Defendant gets 20 years in cold case homicide

A 62-year-old man indicted four years ago in connection with a 1982 murder entered a plea agreement Friday and was sentenced to 20 years in the Texas Department of Corrections.

According to the Odessa Police Department, Velma Nesset’s partially nude body was found in a drainage culvert along Tanglewood Lane on April 19, 1982 after she didn’t show up for work at what was then called the Permian Mall.

First Assistant Ector County District Attorney Greg Barber said the case had gone cold for years until DNA samples from the cold case were re-examined and run through genetic genealogy until a suspect could be identified.

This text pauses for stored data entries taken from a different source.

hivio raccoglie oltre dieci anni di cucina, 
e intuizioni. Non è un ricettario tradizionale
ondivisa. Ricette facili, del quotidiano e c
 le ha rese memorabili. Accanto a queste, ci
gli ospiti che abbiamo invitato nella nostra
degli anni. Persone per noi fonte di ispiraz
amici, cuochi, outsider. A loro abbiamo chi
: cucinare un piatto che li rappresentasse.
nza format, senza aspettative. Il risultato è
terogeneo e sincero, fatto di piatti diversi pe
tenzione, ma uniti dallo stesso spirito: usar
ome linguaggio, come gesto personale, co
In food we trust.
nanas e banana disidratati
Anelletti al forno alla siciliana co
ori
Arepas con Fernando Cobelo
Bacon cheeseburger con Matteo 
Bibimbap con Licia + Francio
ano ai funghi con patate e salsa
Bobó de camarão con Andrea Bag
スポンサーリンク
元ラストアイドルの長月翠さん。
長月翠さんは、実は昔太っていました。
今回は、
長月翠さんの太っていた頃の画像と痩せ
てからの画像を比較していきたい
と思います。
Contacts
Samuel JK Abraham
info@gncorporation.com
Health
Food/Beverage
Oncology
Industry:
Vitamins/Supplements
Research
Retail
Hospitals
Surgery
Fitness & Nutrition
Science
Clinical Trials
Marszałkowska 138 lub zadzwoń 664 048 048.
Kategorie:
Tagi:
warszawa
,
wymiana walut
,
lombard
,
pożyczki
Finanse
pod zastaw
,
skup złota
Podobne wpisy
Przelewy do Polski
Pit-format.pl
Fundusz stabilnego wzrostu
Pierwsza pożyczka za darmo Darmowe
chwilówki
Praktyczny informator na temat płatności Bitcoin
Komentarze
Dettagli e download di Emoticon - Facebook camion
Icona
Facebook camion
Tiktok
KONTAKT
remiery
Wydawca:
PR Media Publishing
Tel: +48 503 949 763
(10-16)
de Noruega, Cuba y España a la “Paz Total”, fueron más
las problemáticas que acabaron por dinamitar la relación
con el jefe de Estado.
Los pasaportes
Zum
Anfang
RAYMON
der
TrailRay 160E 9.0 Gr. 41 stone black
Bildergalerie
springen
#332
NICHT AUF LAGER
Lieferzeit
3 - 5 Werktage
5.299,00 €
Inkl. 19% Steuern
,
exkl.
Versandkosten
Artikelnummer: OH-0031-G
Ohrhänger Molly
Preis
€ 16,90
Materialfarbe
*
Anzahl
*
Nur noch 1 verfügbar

Investigators from the Odessa Police Department and the Texas Rangers followed up on the leads and were able to eventually identify Ludwigson, who was 20 at the time of the slaying, as the suspect. He was arrested near his home in Denver, Colorado in September 2020 and has remained in custody since.

“The Ector County District Attorney’s Office worked up the case despite the issues involved in trying to prosecute a homicide that occurred 42 years ago,” Barber said via email. “With the approval of the victim’s family, the state and defense agreed to a 20-year TDCJ plea agreement that was approved by the court.”

Ludwigson was represented by Jason Leach and Judge Denn Whalen of the 70th Ector County District Court presided over the case.